Nous reprenons la route en direction de Javouhey, un village Hmong ( ethnie Chinoise originaire du Laos ) pour un repas typique digne des plus obscurs traiteurs chinois parisiens, sous un toit en taule ondulée rouillé... Et nous nous sommes régalés ! Nous enchaînons enfin avec une découverte de la forêt au travers l'oeil d'un guide Hmong qui nous fait découvrir de nouveaux arbres mais surtout les pièges traditionnels utilisés par ses ancêtres pour chasser le gibier ( ou les humains, comme ce fut le cas durant la guerre du vietnam ). Ce guide avait un trait de caractère tout à fait singulier : il avait apparemment avalé son magnétophone !

- " Alors cet arbre là, c'est un arbre caca parce qu'il pue. Comme il pue on l'appelle arbre-caca... A cause de sa mauvaise odeur, parce qu'il pue, l'arbre caca qui pue. Et comme il ne sent pas bon, on l'appelle l'arbre caca. si on le sent, on voit qu'il ne sent pas bon : Il pue, ça signifie que c'est un arbre caca... "

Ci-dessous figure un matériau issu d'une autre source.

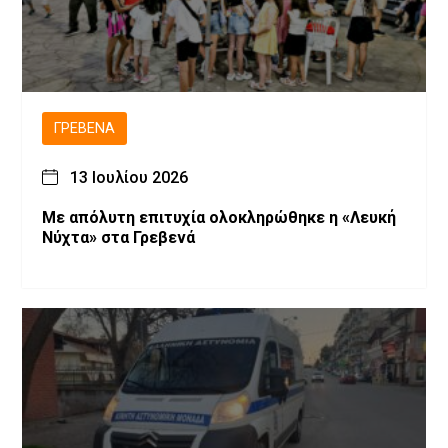
ΓΡΕΒΕΝΆ
13 Ιουλίου 2026
Με απόλυτη επιτυχία ολοκληρώθηκε η «Λευκή
Νύχτα» στα Γρεβενά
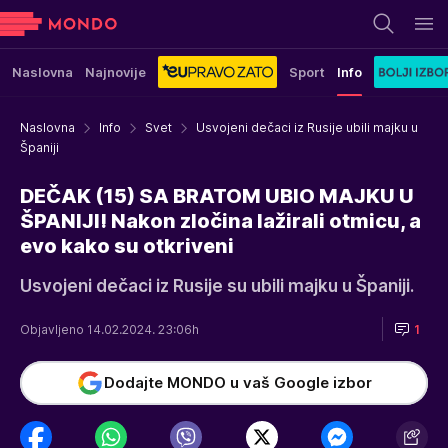
Naslovna
Najnovije
Sport
Info
Naslovna
Info
Svet
Usvojeni dečaci iz Rusije ubili majku u
Španiji
DEČAK (15) SA BRATOM UBIO MAJKU U
ŠPANIJI! Nakon zločina lažirali otmicu, a
evo kako su otkriveni
Usvojeni dečaci iz Rusije su ubili majku u Španiji.
Objavljeno 14.02.2024. 23:06h
1
Dodajte MONDO u vaš Google izbor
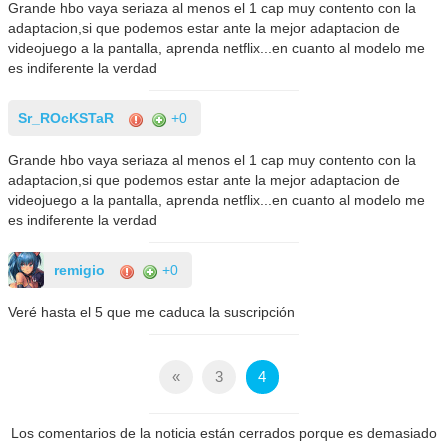
Grande hbo vaya seriaza al menos el 1 cap muy contento con la
adaptacion,si que podemos estar ante la mejor adaptacion de
videojuego a la pantalla, aprenda netflix...en cuanto al modelo me
es indiferente la verdad
Sr_ROcKSTaR
+0
Grande hbo vaya seriaza al menos el 1 cap muy contento con la
adaptacion,si que podemos estar ante la mejor adaptacion de
videojuego a la pantalla, aprenda netflix...en cuanto al modelo me
es indiferente la verdad
remigio
+0
Veré hasta el 5 que me caduca la suscripción
«
3
4
Los comentarios de la noticia están cerrados porque es demasiado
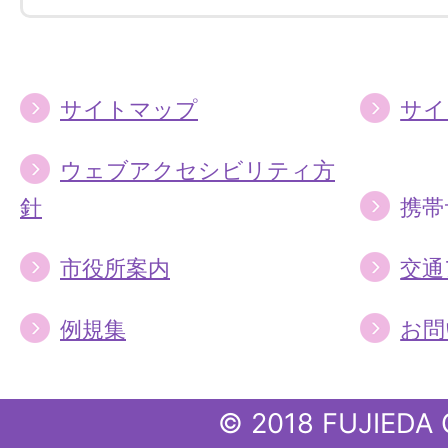
す
す
る
る
サイトマップ
サイ
ウェブアクセシビリティ方
針
携帯
市役所案内
交通
例規集
お問
© 2018 FUJIEDA 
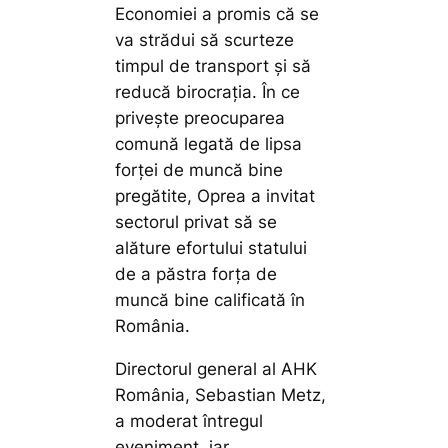
Economiei a promis că se
va strădui să scurteze
timpul de transport și să
reducă birocrația. În ce
privește preocuparea
comună legată de lipsa
forței de muncă bine
pregătite, Oprea a invitat
sectorul privat să se
alăture efortului statului
de a păstra forța de
muncă bine calificată în
România.
Directorul general al AHK
România, Sebastian Metz,
a moderat întregul
eveniment, iar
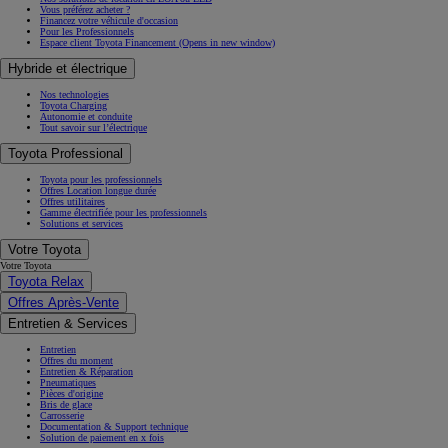
Vous préférez acheter ?
Financez votre véhicule d'occasion
Pour les Professionnels
Espace client Toyota Financement
(Opens in new window)
Hybride et électrique
Nos technologies
Toyota Charging
Autonomie et conduite
Tout savoir sur l’électrique
Toyota Professional
Toyota pour les professionnels
Offres Location longue durée
Offres utilitaires
Gamme électrifiée pour les professionnels
Solutions et services
Votre Toyota
Votre Toyota
Toyota Relax
Offres Après-Vente
Entretien & Services
Entretien
Offres du moment
Entretien & Réparation
Pneumatiques
Pièces d'origine
Bris de glace
Carrosserie
Documentation & Support technique
Solution de paiement en x fois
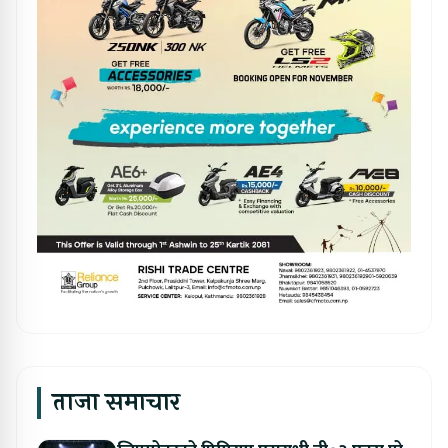
ताजा समाचार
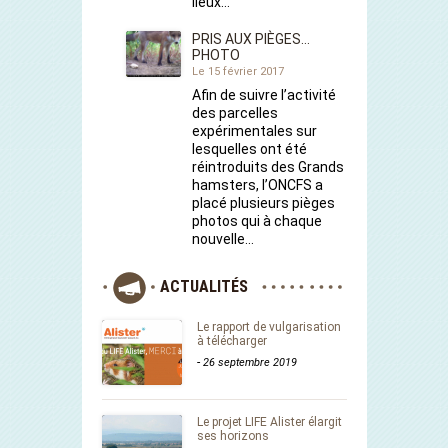
lieux…
PRIS AUX PIÈGES…
PHOTO
Le 15 février 2017
Afin de suivre l’activité
des parcelles
expérimentales sur
lesquelles ont été
réintroduits des Grands
hamsters, l’ONCFS a
placé plusieurs pièges
photos qui à chaque
nouvelle…
ACTUALITÉS
Le rapport de vulgarisation
à télécharger
-
26 septembre 2019
Le projet LIFE Alister élargit
ses horizons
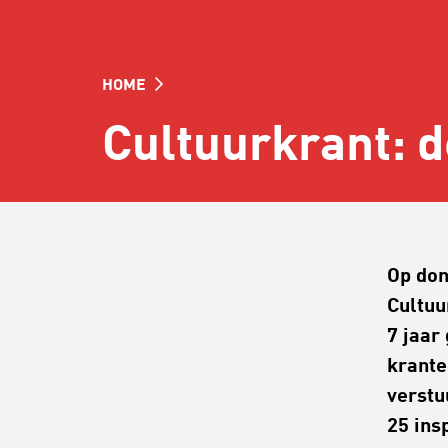
HOME
Cultuurkrant: 
Op don
Cultuu
7 jaar
krante
verstu
25 ins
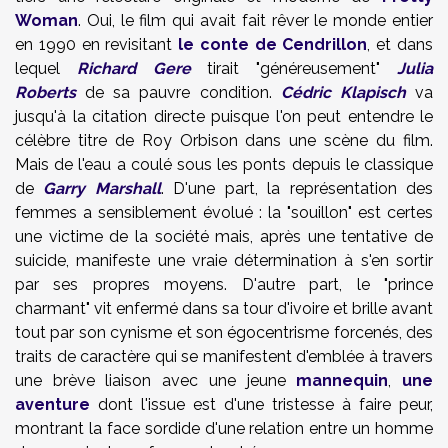
Woman
. Oui, le film qui avait fait rêver le monde entier
en 1990 en revisitant
le conte de Cendrillon
, et dans
lequel
Richard Gere
tirait "généreusement"
Julia
Roberts
de sa pauvre condition.
Cédric Klapisch
va
jusqu'à la citation directe puisque l'on peut entendre le
célèbre titre de Roy Orbison dans une scène du film.
Mais de l'eau a coulé sous les ponts depuis le classique
de
Garry Marshall
. D'une part, la représentation des
femmes a sensiblement évolué : la "souillon" est certes
une victime de la société mais, après une tentative de
suicide, manifeste une vraie détermination à s'en sortir
par ses propres moyens. D'autre part, le "prince
charmant" vit enfermé dans sa tour d'ivoire et brille avant
tout par son cynisme et son égocentrisme forcenés, des
traits de caractère qui se manifestent d'emblée à travers
une brève liaison avec une jeune
mannequin
,
une
aventure
dont l'issue est d'une tristesse à faire peur,
montrant la face sordide d'une relation entre un homme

- " Plus un arbre a un bois dur et plus il pousse lentement. Les arbres qui ont un bois tendre poussent plus vite, contrairement aux arbre qui ont un bois dur qui poussent moins vite. Donc plus l'arbre est dur et moins il pousse vite, plus l'arbre est tendre et plus il pousse vite. Si cet arbre là a un bois tendre, il va pousser vite, sinon si il a un bois dur il va pousser moins vite parce que les arbres qui ont un bois dur poussent moins vite. Alors que les arbres qui ont un bois tendre poussent plus vite... "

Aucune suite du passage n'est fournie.